A correlation matrix (or correlogram) visualizes the correlation between multiple continuous variables. Correlations range always between -1 and +1, where -1 represents perfect negative correlation and +1 perfect positive correlation.
Correlations close to -1 or +1 might indicate the existence of multicollinearity. As a rule of thumb, one might suspect multicollinearity when the correlation between two (predictor) variables is below -0.75 or above +0.75. Since, all the values are lies between -0.75 to 0.75, we can say that there are no multicollinearity problem.
library("corrplot")
corrplot(cor(corr_data), method = "number")
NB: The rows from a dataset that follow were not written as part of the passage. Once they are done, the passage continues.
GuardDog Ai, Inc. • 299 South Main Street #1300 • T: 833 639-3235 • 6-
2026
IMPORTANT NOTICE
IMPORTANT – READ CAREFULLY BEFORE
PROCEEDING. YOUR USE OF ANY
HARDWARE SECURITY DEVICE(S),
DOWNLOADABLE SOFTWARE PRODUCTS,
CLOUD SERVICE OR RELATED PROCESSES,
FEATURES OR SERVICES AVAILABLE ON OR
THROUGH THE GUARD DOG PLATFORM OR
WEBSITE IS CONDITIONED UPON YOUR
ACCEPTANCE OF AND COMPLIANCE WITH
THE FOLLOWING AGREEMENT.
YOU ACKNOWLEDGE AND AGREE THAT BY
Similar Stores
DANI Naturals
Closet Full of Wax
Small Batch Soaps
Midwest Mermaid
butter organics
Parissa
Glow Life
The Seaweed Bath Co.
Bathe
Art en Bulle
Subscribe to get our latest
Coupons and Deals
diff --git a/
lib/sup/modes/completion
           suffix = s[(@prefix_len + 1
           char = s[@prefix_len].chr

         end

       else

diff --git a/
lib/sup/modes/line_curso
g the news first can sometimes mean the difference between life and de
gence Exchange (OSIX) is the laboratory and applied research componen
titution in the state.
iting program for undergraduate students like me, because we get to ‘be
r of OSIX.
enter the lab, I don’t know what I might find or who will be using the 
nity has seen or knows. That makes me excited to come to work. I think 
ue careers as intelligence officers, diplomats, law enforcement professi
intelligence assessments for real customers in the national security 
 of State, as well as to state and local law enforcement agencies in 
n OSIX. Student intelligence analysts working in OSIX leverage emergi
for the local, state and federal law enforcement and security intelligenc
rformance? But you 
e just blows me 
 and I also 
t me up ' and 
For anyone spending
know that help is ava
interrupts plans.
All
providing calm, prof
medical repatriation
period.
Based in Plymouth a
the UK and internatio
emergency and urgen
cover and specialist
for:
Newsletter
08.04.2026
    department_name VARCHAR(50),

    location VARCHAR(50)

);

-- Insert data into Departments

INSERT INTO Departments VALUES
We show here the correlation matrix graphically.
We split the data set into train and test with 60% and 40% for model training and testing.
We will use training and testing data to estimate what factors contribute to little or high incomes for analytical purposes. To accurately predict the category of income, three well-known ML algorithms —Logistic Regression (LR), Decision Tree (DT), and Naive Bayes Classier— have been taken into consideration. Additionally, accuracy was used to conduct a thorough evaluation of the algorithms.
An algorithm for categorization is the logistic regression model. A set of independent factors are utilized to predict a binary result using this method[1]. When dealing with binary data, the proper form of analysis to use is logistic regression. When the dependent variable or output is categorical or dichotomous, that is, if it falls into one of two categories (such as “yes” or “no,” “pass” or “fail,” and so on), we are working with binary data. The independent variables, however, can belong to any of the following groups: 1. Continuous 2. Discrete and ordinal 3. Discrete, nominal.
A classification or regression tree analysis can be performed using the machine learning technique known as Decision Tree. The decision tree can be seen graphically as a tree structure with leaves and branches [2]. The branches are the criteria to make decisions for the class of data set, whereas the leaves are often the data points.
A supervised non-linear classification algorithm is Naive Bayes. A family of straightforward probabilistic classifiers known as Naive Bayes classifiers is built on using Baye’s theorem with strong (Naive) independence assumptions across the features or variables [3]. Because it assumes that the occurrence of one feature is unrelated to the occurrence of other features, the Naive Bayes method is known as “Naive.”
The most popular machine learning model validation technique for categorization issues is probably accuracy. Its success may be attributed in part to its relative simplicity [4]. It is simple to comprehend and put into practice. For straightforward circumstances, accuracy is a useful statistic to evaluate the performance of a model. In classification issues, accuracy is a metric that expresses the proportion of accurate predictions.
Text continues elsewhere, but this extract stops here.